▶ Exercise details
How many lines of these entries hold the string "criar"? Answer with the number alone.

▶ Input records

• • •

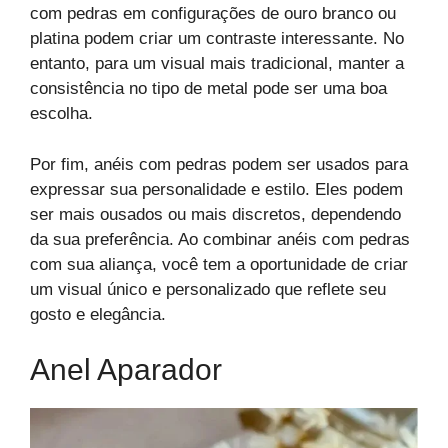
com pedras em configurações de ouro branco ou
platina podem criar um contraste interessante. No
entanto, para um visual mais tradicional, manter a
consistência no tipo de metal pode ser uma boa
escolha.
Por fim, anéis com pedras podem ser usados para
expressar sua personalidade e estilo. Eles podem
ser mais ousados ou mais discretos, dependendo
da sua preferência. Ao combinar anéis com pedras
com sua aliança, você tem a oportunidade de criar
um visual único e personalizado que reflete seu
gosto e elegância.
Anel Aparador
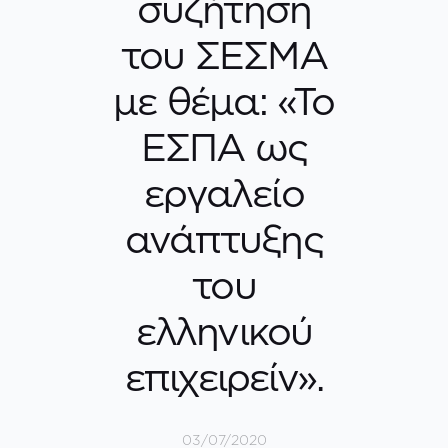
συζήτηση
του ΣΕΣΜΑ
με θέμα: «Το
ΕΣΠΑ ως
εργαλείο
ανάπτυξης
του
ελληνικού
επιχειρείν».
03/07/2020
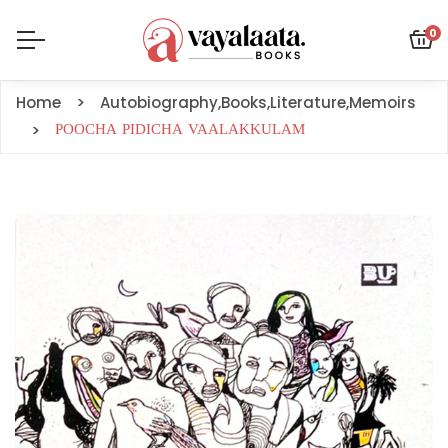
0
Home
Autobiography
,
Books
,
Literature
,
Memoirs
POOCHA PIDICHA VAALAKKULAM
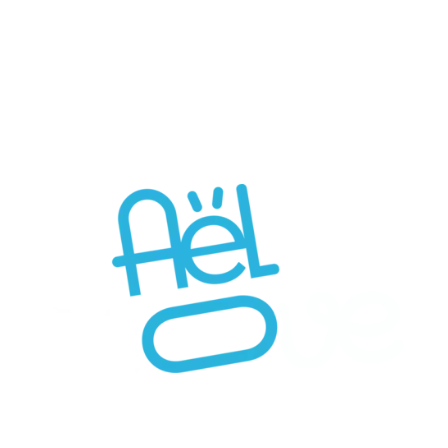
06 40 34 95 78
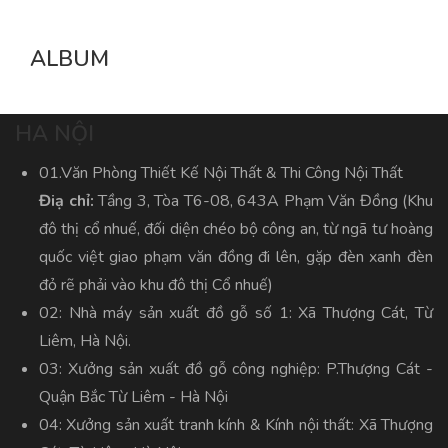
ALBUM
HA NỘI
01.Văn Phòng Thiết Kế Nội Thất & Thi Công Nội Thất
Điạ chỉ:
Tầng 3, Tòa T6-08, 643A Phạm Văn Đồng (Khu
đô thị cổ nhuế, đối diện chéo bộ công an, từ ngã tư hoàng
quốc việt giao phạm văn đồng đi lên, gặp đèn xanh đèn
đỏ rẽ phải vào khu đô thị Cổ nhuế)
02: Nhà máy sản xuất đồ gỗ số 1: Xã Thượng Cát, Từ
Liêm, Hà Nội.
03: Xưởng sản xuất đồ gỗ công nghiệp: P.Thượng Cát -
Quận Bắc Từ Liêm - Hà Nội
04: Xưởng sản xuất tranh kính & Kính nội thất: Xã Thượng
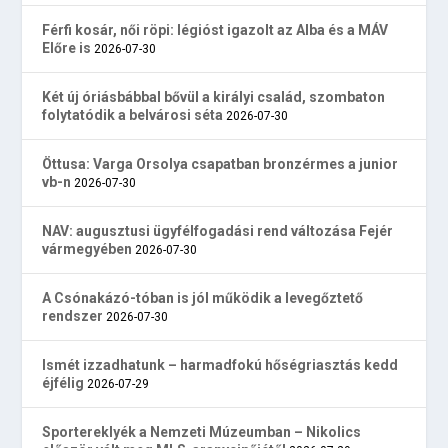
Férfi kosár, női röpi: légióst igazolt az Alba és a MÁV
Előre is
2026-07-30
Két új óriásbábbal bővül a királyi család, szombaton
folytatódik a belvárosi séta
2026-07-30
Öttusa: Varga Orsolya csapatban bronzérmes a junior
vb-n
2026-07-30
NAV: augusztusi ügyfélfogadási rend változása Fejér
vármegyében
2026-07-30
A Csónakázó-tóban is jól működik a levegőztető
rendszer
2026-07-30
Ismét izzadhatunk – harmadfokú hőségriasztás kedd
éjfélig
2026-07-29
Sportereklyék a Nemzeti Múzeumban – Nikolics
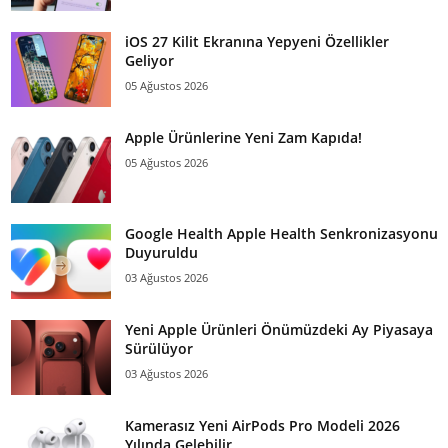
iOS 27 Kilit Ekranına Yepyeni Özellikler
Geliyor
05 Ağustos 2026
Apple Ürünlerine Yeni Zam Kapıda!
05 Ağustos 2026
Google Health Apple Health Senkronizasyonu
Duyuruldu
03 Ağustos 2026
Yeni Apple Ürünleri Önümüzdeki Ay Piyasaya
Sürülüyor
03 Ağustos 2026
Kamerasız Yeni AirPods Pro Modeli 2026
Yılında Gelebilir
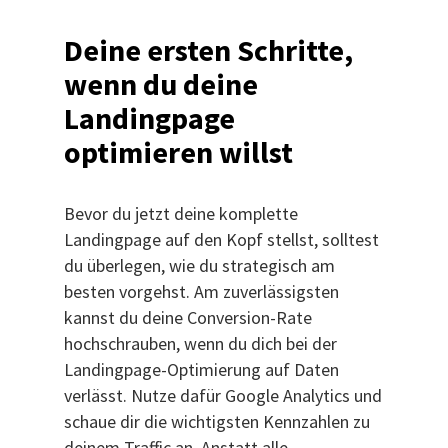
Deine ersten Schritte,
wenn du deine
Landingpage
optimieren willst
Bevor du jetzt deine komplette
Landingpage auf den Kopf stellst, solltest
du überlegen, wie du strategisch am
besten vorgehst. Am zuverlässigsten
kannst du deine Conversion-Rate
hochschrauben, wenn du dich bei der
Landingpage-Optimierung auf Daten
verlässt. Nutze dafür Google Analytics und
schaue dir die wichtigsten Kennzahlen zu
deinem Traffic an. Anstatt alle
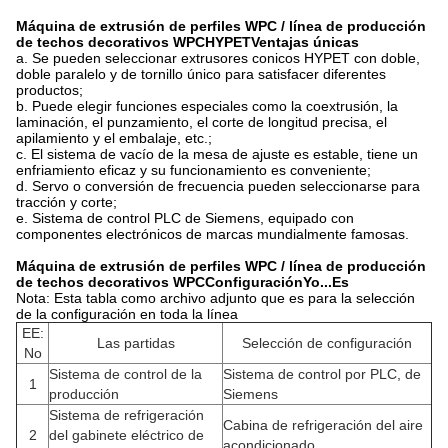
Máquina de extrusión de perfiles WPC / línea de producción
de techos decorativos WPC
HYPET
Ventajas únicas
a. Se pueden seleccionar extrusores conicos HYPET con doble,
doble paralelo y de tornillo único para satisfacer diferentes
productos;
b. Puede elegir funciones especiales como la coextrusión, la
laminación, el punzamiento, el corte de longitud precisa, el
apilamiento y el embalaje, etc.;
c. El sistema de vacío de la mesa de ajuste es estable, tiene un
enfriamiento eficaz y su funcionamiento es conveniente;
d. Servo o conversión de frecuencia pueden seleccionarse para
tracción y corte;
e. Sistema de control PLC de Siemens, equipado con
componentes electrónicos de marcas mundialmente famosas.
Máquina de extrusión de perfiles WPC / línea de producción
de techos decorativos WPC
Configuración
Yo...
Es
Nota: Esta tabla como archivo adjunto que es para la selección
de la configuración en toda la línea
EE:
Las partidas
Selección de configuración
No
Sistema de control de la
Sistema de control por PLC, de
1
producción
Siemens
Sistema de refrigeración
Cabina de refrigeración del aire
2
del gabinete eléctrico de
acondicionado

• • •

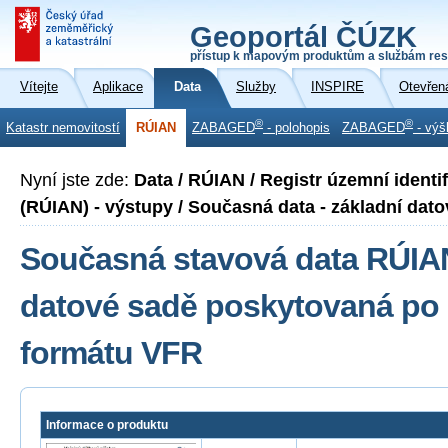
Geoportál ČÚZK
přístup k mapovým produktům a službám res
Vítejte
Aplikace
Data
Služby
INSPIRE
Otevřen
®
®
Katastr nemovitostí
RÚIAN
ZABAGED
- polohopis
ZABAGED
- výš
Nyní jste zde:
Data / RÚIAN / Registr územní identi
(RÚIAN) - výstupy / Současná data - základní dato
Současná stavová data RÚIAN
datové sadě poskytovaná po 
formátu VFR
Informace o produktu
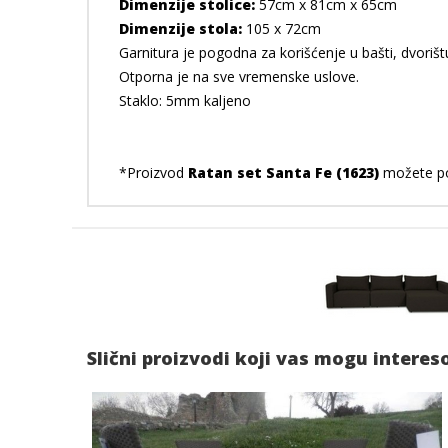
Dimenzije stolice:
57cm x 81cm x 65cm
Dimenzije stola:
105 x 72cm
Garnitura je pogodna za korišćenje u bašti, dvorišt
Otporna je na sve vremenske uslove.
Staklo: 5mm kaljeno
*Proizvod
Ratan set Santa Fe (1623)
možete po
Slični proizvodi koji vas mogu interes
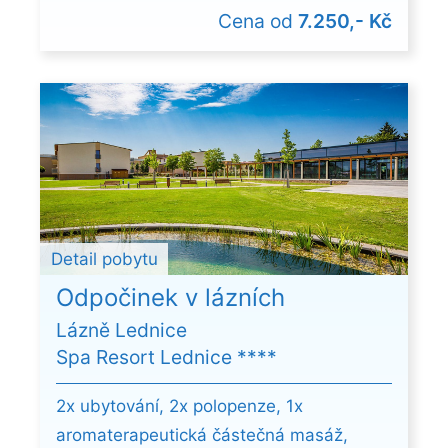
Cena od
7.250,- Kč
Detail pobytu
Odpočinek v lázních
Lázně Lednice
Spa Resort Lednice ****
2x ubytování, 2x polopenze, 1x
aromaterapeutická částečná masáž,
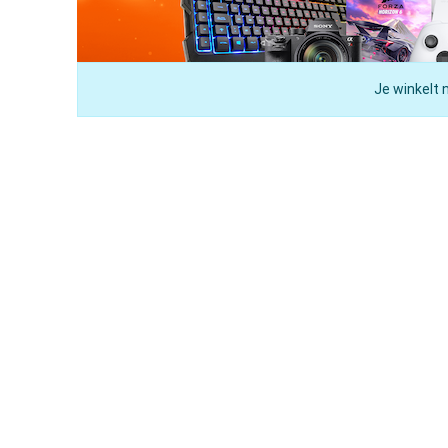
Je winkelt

• • •

▶ Answer to this task
2